The design of the new structure has has been carefully considered in relation to its heritage and urban context. In particular, the design preserves the historical nature and clarity of both Wyselaskie Hall and Maclean House immediately to the west while establishing in its own right an addition of significance to the complex of structures on the Ormond Grounds. Both the 1960s aesthetic (Romberg’s octagonal McFarland Library and Romberg and Boyd’s McCaughey Court) and the 1890s heritage context (Reed and Barnes and Reed, Henderson and Smart ) were influential in the siting, design and the detailing of this contemporary project crafted predominantly from concrete, copper, steel and glass.
The retention of a row of significant elm trees along Morrison Close resulted in a lineal planning arrangement with a narrow ‘frontage’ to College Crescent to the north and a strong presence to Morrison Close. A second entry with generous lobby is located along Morrison Close at the ‘step’ between the library and CTM teaching wings, further enlivened by the presence of a café. The new building comprises interlocking wings of two and three stories (plus a basement in the library).
Wyselaskie Hall has been integrated with the CTM via conversion of the two former residences previously housed within into additional student and tutorial spaces on the Ground Floor and administrative offices and meeting rooms on the First Floor. Intervention within the historic fabric has been minimized and the connections between old and new carefully considered. The Hall itself, once containing archival material belonging to the DML has been converted into a multi-purpose space opening off the new internal gallery and the material moved into the new library.

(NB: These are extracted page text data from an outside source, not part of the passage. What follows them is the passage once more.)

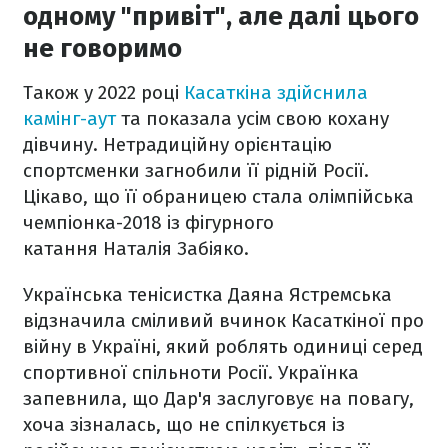
одному "привіт", але далі цього
не говоримо
Також у 2022 році
Касаткіна здійснила
камінг-аут
та показала усім свою кохану
дівчину. Нетрадиційну орієнтацію
спортсменки загнобили її рідній Росії.
Цікаво, що її обраницею стала олімпійська
чемпіонка-2018 із фігурного
катання Наталія Забіяко.
Українська тенісистка Даяна Ястремська
відзначила сміливий вчинок Касаткіної про
війну в Україні, який роблять одиниці серед
спортивної спільноти Росії. Українка
запевнила, що Дар'я заслуговує на повагу,
хоча зізналась, що не спілкується із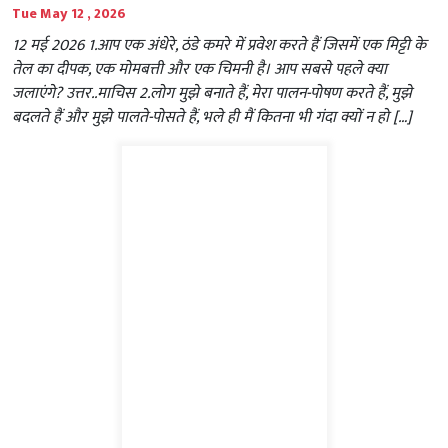
Tue May 12 , 2026
12 मई 2026 1.आप एक अंधेरे, ठंडे कमरे में प्रवेश करते हैं जिसमें एक मिट्टी के
तेल का दीपक, एक मोमबत्ती और एक चिमनी है। आप सबसे पहले क्या
जलाएंगे? उत्तर..माचिस 2.लोग मुझे बनाते हैं, मेरा पालन-पोषण करते हैं, मुझे
बदलते हैं और मुझे पालते-पोसते हैं, भले ही मैं कितना भी गंदा क्यों न हो […]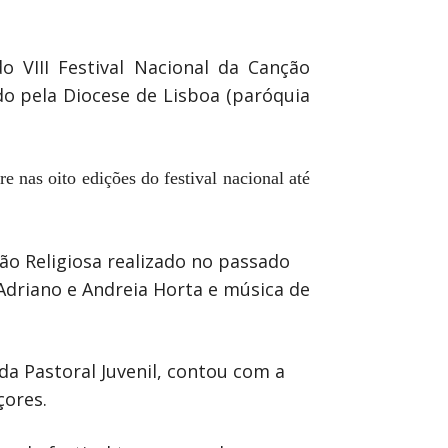
 VIII Festival Nacional da Canção
o pela Diocese de Lisboa (paróquia
nas oito edições do festival nacional até
ão Religiosa realizado no passado
 Adriano e Andreia Horta e música de
a Pastoral Juvenil, contou com a
çores.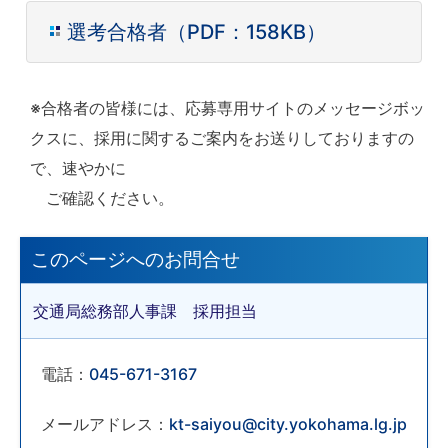
選考合格者（PDF：158KB）
※合格者の皆様には、応募専用サイトのメッセージボッ
クスに、採用に関するご案内をお送りしておりますの
で、速やかに
ご確認ください。
このページへのお問合せ
交通局総務部人事課 採用担当
電話：
045-671-3167
メールアドレス：
kt-saiyou@city.yokohama.lg.jp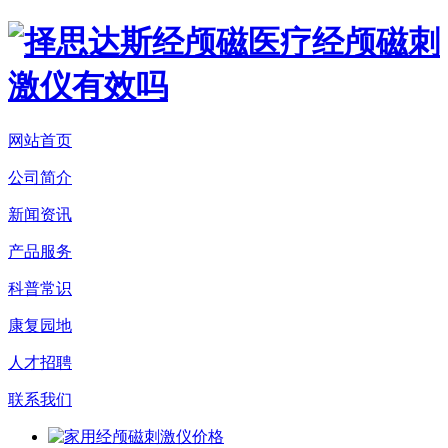
网站首页
公司简介
新闻资讯
产品服务
科普常识
康复园地
人才招聘
联系我们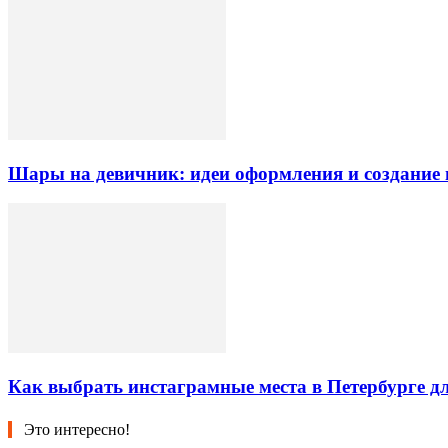
Шары на девичник: идеи оформления и создание
Как выбрать инстаграмные места в Петербурге дл
Это интересно!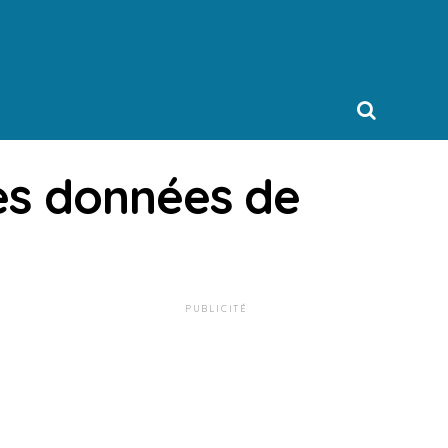
des données de
PUBLICITÉ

With little scope for utilizing passive solar design principles, mixed mode air-conditioning has been used throughout enabling ‘ventilation mode only’ during optimum periods. Tempered supply and return air is provided to the basement plant room via large plenum spaces around the basement subterranean earth batters. Double glazing and solar control glass has been used on the exposed eastern and western sides of the Library to minimize heat loads and protect the collection. The teaching areas and offices are provided with openable windows that are programmed to shut down the air-conditioning to prevent energy wastage. Motion detectors are provided to efficient lighting fixtures and storm water is collected and recycled for use in toilets and gardens.